The Principle in the Wild

Here are few ways to minimize:

• Delete sensitive data when it is no longer needed, and don’t store data in the first place if there is no need. If I don’t store credit card information, it cannot be stolen from me. This means both that I’m not a target for credit card thieves, and that if I do experience a compromise, I will not need to report a loss of credit card data.

• Remove unnecessary interfaces and functionality. Just as a castle limits the number of ways in and out, a program or system should have as few open APIs or ports as it can while still doing its job. You have limited resources for security. Having fewer points of entry allows you to dedicate more of those resources to each one.

• Remove or disable code known to create vulnerabilities, like JavaScript and Flash.

• Remove unused code as soon as possible. Unused code is often left in a code base, trusting its unreachability, tendency to be compiled out, or tendency not to be run. Yet this code is still a recurrent source of vulnerabilities, particularly as other code evolves without it. Minimizing a system’s “moving parts” minimizes both the number of ways the system can fail and the number of ways the system can be attacked.

• Give every element in an organization the minimum access needed to do their jobs—this includes nonhumans, such as servers and applications. High-ranking executives don’t require unfettered access to company systems. Giving these people access to firewalls and servers they’ll never configure creates a huge and unnecessary attack vector.

• Patch systems quickly to minimize the time you are exposed to known vulnerabilities. As soon as a patch is published, attackers now know about the underlying vulnerabilities. Anyone who doesn’t immediately update is at greater risk of attack.

Although it is tempting to think of the job of the security practitioner as primarily being about securing vulnerabilities, in many cases the best strategy is to remove the vulnerability entirely. The world is full of unnecessary risks arising from systems that bite off far more than they can chew, and they end up doing a sloppy job of everything. Keeping systems simple and minimized makes them far easier to defend, makes the practitioner far more effective at his job, and makes the organization a less appealing target.

For instance, think about a mouse trap that you would use to catch a real mouse, as opposed to the board game Mouse Trap.² Which is more prone to failure? Which can more easily be disrupted by a malicious actor? Which would you choose as the system to work with? Or imagine that you are an attacker, which system will you go after first? Even though our comparison may seem cheesy (with deepest apologies…), almost every system has some fat that can be cut to make it a simpler, more streamlined, and easier to defend.

Keeping It Simple Versus Cutting Complexity

Doing Minimization on a day-to-day basis is about two things: 1) resisting or taming growth that adds unnecessary size, complexity, or assets, and 2) pruning back existing size, complexity, and assets when they no longer prove necessary or useful. This reflects a basic divide in the job of security practitioners: helping to design systems so that they are secure, and managing existing systems to keep them secure. Sadly, although making systems secure by design is typically far more effective, the majority of the security practitioner’s job will be in managing existing, insecure systems.

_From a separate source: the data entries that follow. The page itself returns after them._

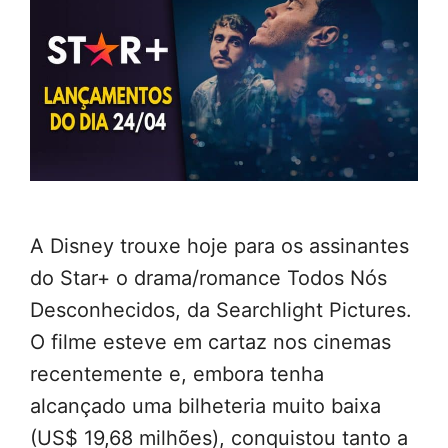
A Disney trouxe hoje para os assinantes
do Star+ o drama/romance Todos Nós
Desconhecidos, da Searchlight Pictures.
O filme esteve em cartaz nos cinemas
recentemente e, embora tenha
alcançado uma bilheteria muito baixa
(US$ 19,68 milhões), conquistou tanto a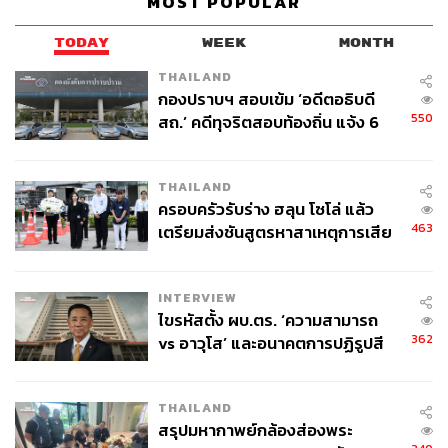
MOST POPULAR
TODAY
WEEK
MONTH
THAILAND
กองปราบฯ สอบเข้ม ‘อดีตอธิบดี
550
สถ.’ คดีทุจริตสอบท้องถิ่น แจ้ง 6
ข้อหาหนัก จ่อชง ป.ป.ช. 12 ส.ค. นี้
THAILAND
ครอบครัวรับร่าง ฮลุน โซโล่ แล้ว
463
เตรียมส่งชันสูตรหาสาเหตุการเสีย
ชีวิต
INTERVIEW
ไขรหัสตั้ง ผบ.ตร. ‘ความสามารถ
362
vs อาวุโส’ และอนาคตการปฏิรูปสี
กากี กับ พล.ต.อ. เอก อังสนานนท์
THAILAND
สรุปมหากาพย์กล้องส่องพระ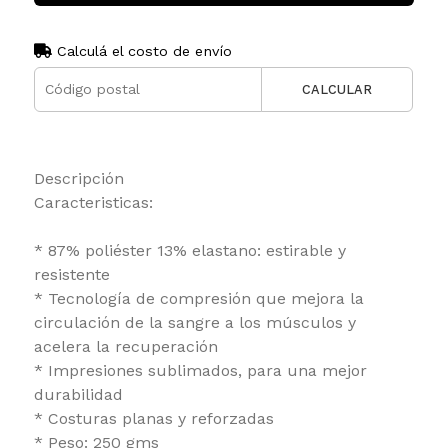
Calculá el costo de envío
CALCULAR
Descripción
Caracteristicas:
* 87% poliéster 13% elastano: estirable y
resistente
* Tecnología de compresión que mejora la
circulación de la sangre a los músculos y
acelera la recuperación
* Impresiones sublimados, para una mejor
durabilidad
* Costuras planas y reforzadas
* Peso: 250 gms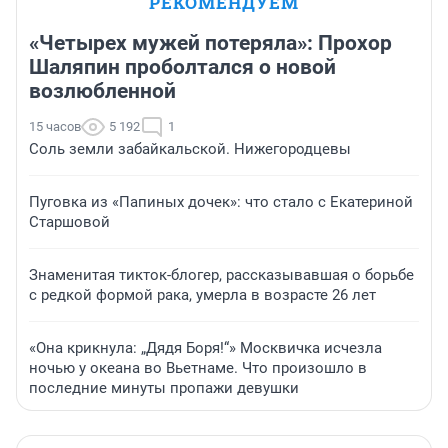
РЕКОМЕНДУЕМ
«Четырех мужей потеряла»: Прохор
Шаляпин проболтался о новой
возлюбленной
15 часов
5 192
1
Соль земли забайкальской. Нижегородцевы
Пуговка из «Папиных дочек»: что стало с Екатериной
Старшовой
Знаменитая тикток-блогер, рассказывавшая о борьбе
с редкой формой рака, умерла в возрасте 26 лет
«Она крикнула: „Дядя Боря!“» Москвичка исчезла
ночью у океана во Вьетнаме. Что произошло в
последние минуты пропажи девушки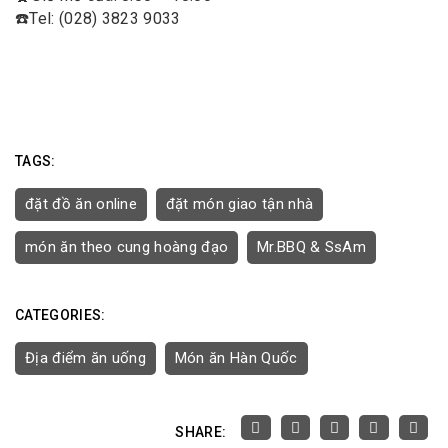
☎️
Tel: (028) 3823 9033
TAGS:
đặt đồ ăn online
đặt món giao tận nhà
món ăn theo cung hoàng đạo
Mr.BBQ & SsAm
CATEGORIES:
Địa điểm ăn uống
Món ăn Hàn Quốc
SHARE:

Nevertheless, existing systems can often be made substantially more secure by removing unnecessary interfaces, privileges, functionalities, and assets. Similar to how Comprehensivity requires you to diligently look for new vulnerabilities, so too does Minimization require you to look for new ways to reduce needless complexity. Indeed, Minimization is a very effective way to fix the problems highlighted by Comprehensivity: if you find a new vulnerability, rather than add even more complexity to try to secure it, consider just removing the source of that vulnerability entirely.³

Interactions

The most important interaction is between Minimization and Compartmentation (Chapter 5). These principles operate like two sides of the same coin, with Minimization serving to reduce the external attack surface and overall complexity, while Compartmentation structures the underlying complexity that remains to ensure that breaches are contained. Minimization and Compartmentation form the backbone of secure architecture, keeping systems simple, well defined, easily understood, and easily modified.

However, Minimization also has important interactions with Opportunity, Comprehensivity, and Rigor. Comprehensivity and Rigor are both enabled by Minimization, because sprawling, overly complex systems are difficult, if not impossible, to fully understand, account for, manage, and monitor. If the scope and complexity of your infrastructure is not in proportion to that of your needs and resources, mistakes will inevitably slip through the cracks. Similarly, Opportunity and Minimization both recommend reducing the number of components your organization independently maintains, relying instead on common solutions, such as open source software and standards.

Takeaways

• Minimization is the Principle of keeping things small, simple, and manageable.

• Minimization relates primarily to overall size and complexity.

• Minimization requires both resisting new size and complexity, and reducing existing size and complexity.

• Minimization teaches that removing vulnerabilities wholesale is often more effective than trying to manage them with controls.

• Minimization is important to understand in combination with Compartmentation (Chapter 5), Comprehensivity (Chapter 1), Rigor(Chapter 3), and Opportunity (Chapter 2).